So on Tuesday when I had a two and a half hour break in my schedule, I resolved to resolve the problem as best as I could. Iglesia is also about 20 minutes from where I work, so I walked there after class. The timing was such that I arrived just before 5:00, so when I saw both butcheries closed, there was one saving grace: perhaps it was still siesta. Siesta in Madrid isn’t as big a deal as I thought last time: stores close from 2-5 and the pace might relax a bit, but for the most part life goes on. The biggest adjustment to Spanish scheduling is the “dinner past 10 pm” standard, and that’s not so bad either since everybody stays out later.
In this case, I hoped that the reason Carniceria Elias showed no signs of its existence beyond its name on the awning, with metal doors rolled down over the windows like on a garage, was the siesta. Carniceria Shalom was in a similar state, but the garage windows didn’t go all the way to the ground, which gave me hope that they were preparing to open at 5.
A few loops around the neighborhood and a purchase of a small bag of chips later, I returned to the places in question. Though it was indeed after 5, Elias showed no further hints of life, and Shalom’s garage windows did not creep up an inch. That doesn’t necessarily mean they didn’t open at 5:14, right after I left; Madrid is not considered to be the most punctual place.
But leave I did, because I didn’t want to wait around forever, and because I had a new hint for my search at ol’ El Corte Ingles. Apparently, right next to that very fish section I had passed with pinched nostrils and nary a glance three days before, there was the kosher section. Well, if anywhere in Madrid would have matzah, presumably it’d be the one El Corte Ingles that had a kosher section.
There was no walking from where I was to El Corte Ingles, but I did it anyway. A few minutes to the paseo, and then a 20-minute stroll along the paseo until I got to the familiar green pennant signs. I had a familiarity with the layout and with the supermarket, so I entered with a plan. Past the produce, ignore the sweets, and blammo! There was the fish counter, and indeed right next to it was an island of kosher goods.
On top of that island were packs of matzah. Big packs. In fact, double packs of matzah. They weren’t selling single boxes – you had to buy two, for about 8 turkeys, as they were imported too. Usually, slightly more than one box is enough for me for the week. Here we were almost halfway through the week, and I was in a final dilemma. Get the double box and surely have a surplus of matzah, or buy a small box of matzah crackers or bite-sized matzah pieces that would likely run out before the end of Passover but cost half as much? Well, at the risk of perpetuating ill-fitting stereotypes, I went with the small box. After all, I made it the first two days of Passover without matzah. I could probably make the last two, and then not have to worry about extras.

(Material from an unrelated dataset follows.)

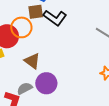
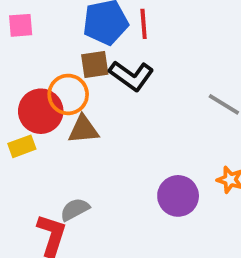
brown triangle: (32, 61) -> (83, 130), moved, turned -42
purple circle: (46, 83) -> (178, 196), moved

Back in high school, my friend Pete, a big Texan, and I had a tradition where every Passover he would ceremoniously take a piece of matzah from the cafeteria and break it over my face. Actually, he’d do that more than once during the week. It was all in great fun, and there was plenty of matzah to go around for such foolishness.
Now, I realize that the substance can at times be quite a luxury. I walked to the metro from El Corte Ingles with my bag of matzah and chocolate (I was running low), and a big smile on my face, knowing I wouldn’t have the chance to waste this matzah similarly, but that at least I found some. And I knew that thin salty unleavened bread would never taste so good as this time.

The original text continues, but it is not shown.